── Excerpted records

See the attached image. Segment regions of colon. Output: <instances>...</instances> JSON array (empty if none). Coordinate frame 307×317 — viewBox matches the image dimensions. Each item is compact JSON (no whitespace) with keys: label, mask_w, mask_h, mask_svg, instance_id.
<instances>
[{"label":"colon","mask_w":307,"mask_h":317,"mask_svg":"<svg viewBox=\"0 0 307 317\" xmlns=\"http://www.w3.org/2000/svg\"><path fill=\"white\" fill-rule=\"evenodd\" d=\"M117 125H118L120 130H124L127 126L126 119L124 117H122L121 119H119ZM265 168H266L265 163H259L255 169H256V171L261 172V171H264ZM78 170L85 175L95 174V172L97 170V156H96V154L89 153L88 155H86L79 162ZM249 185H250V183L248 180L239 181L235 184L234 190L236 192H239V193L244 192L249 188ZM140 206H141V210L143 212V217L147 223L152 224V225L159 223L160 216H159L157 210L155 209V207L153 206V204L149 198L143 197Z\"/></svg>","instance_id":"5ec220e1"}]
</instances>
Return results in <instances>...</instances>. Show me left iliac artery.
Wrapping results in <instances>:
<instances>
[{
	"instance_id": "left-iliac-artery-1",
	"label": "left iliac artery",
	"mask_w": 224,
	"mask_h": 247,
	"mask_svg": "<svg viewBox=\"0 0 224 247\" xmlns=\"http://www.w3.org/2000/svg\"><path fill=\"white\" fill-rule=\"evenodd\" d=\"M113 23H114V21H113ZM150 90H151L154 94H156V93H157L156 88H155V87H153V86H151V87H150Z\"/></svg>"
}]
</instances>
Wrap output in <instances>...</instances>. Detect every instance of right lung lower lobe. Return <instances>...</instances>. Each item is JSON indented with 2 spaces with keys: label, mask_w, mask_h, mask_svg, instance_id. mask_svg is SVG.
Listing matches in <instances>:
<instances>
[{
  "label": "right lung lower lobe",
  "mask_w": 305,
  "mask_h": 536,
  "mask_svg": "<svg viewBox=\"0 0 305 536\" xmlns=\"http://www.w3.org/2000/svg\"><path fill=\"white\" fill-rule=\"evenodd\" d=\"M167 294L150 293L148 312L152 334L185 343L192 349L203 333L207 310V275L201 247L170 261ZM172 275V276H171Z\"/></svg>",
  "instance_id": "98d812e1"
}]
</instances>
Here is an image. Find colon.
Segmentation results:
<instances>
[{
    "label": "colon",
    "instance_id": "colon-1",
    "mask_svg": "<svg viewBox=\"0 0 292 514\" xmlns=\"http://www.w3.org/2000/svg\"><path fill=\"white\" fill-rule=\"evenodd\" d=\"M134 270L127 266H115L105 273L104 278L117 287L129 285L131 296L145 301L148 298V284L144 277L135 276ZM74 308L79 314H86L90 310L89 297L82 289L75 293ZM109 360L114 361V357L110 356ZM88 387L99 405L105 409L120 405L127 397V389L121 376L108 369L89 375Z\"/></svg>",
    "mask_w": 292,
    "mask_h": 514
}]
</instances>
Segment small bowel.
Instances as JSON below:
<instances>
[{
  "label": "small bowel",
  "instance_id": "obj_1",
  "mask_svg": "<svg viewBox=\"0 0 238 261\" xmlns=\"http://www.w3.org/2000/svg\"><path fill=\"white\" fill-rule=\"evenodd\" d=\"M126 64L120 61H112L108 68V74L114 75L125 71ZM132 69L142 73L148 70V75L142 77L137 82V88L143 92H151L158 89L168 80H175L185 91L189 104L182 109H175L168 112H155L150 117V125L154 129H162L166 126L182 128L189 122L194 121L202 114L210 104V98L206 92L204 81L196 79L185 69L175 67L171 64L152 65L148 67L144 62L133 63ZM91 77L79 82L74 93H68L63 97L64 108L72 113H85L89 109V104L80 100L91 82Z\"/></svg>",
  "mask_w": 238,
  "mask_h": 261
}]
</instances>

────

Brief: Your response should consist of the full listing, repeated exactly.

Answer section:
See the attached image. Segment regions of colon. Output: <instances>...</instances> JSON array (empty if none). Coordinate frame 307×317 — viewBox matches the image dimensions. Each item is compact JSON (no whitespace) with keys: label, mask_w, mask_h, mask_svg, instance_id.
<instances>
[{"label":"colon","mask_w":307,"mask_h":317,"mask_svg":"<svg viewBox=\"0 0 307 317\" xmlns=\"http://www.w3.org/2000/svg\"><path fill=\"white\" fill-rule=\"evenodd\" d=\"M117 125H118L120 130H124L127 126L126 119L124 117H122L121 119H119ZM265 168H266L265 163H259L255 169H256V171L261 172V171H264ZM78 170L85 175L95 174V172L97 170V156H96V154L89 153L88 155H86L79 162ZM249 185H250V183L248 180L239 181L235 184L234 190L236 192H239V193L244 192L249 188ZM140 206H141V210L143 212V217L147 223L152 224V225L159 223L160 216H159L157 210L155 209V207L153 206V204L149 198L143 197Z\"/></svg>","instance_id":"5ec220e1"}]
</instances>
Return results in <instances>...</instances>. Show me left iliac artery.
Wrapping results in <instances>:
<instances>
[{
	"instance_id": "left-iliac-artery-1",
	"label": "left iliac artery",
	"mask_w": 224,
	"mask_h": 247,
	"mask_svg": "<svg viewBox=\"0 0 224 247\" xmlns=\"http://www.w3.org/2000/svg\"><path fill=\"white\" fill-rule=\"evenodd\" d=\"M113 23H114V21H113ZM150 90H151L154 94H156V93H157L156 88H155V87H153V86H151V87H150Z\"/></svg>"
}]
</instances>
Wrap output in <instances>...</instances>. Detect every instance of right lung lower lobe. Return <instances>...</instances>. Each item is JSON indented with 2 spaces with keys: label, mask_w, mask_h, mask_svg, instance_id. mask_svg is SVG.
Listing matches in <instances>:
<instances>
[{
  "label": "right lung lower lobe",
  "mask_w": 305,
  "mask_h": 536,
  "mask_svg": "<svg viewBox=\"0 0 305 536\" xmlns=\"http://www.w3.org/2000/svg\"><path fill=\"white\" fill-rule=\"evenodd\" d=\"M167 294L150 293L148 312L152 334L185 343L192 349L203 333L207 310V275L201 247L170 261ZM172 275V276H171Z\"/></svg>",
  "instance_id": "98d812e1"
}]
</instances>
Here is an image. Find colon.
Segmentation results:
<instances>
[{
    "label": "colon",
    "instance_id": "colon-1",
    "mask_svg": "<svg viewBox=\"0 0 292 514\" xmlns=\"http://www.w3.org/2000/svg\"><path fill=\"white\" fill-rule=\"evenodd\" d=\"M134 270L127 266H115L105 273L104 278L117 287L129 285L131 296L145 301L148 298V284L144 277L135 276ZM74 308L79 314H86L90 310L89 297L82 289L75 293ZM109 360L114 361V357L110 356ZM88 387L99 405L105 409L120 405L127 397V389L121 376L108 369L89 375Z\"/></svg>",
    "mask_w": 292,
    "mask_h": 514
}]
</instances>
Segment small bowel.
Instances as JSON below:
<instances>
[{
  "label": "small bowel",
  "instance_id": "obj_1",
  "mask_svg": "<svg viewBox=\"0 0 238 261\" xmlns=\"http://www.w3.org/2000/svg\"><path fill=\"white\" fill-rule=\"evenodd\" d=\"M126 64L120 61H112L108 68V74L114 75L125 71ZM132 69L142 73L148 70V75L142 77L137 82V88L143 92H151L158 89L168 80H175L185 91L189 104L182 109H175L168 112H155L150 117V125L154 129H162L166 126L182 128L189 122L194 121L202 114L210 104V98L206 92L204 81L196 79L185 69L175 67L171 64L152 65L148 67L144 62L133 63ZM91 77L79 82L74 93H68L63 97L64 108L72 113H85L89 109V104L80 100L91 82Z\"/></svg>",
  "mask_w": 238,
  "mask_h": 261
}]
</instances>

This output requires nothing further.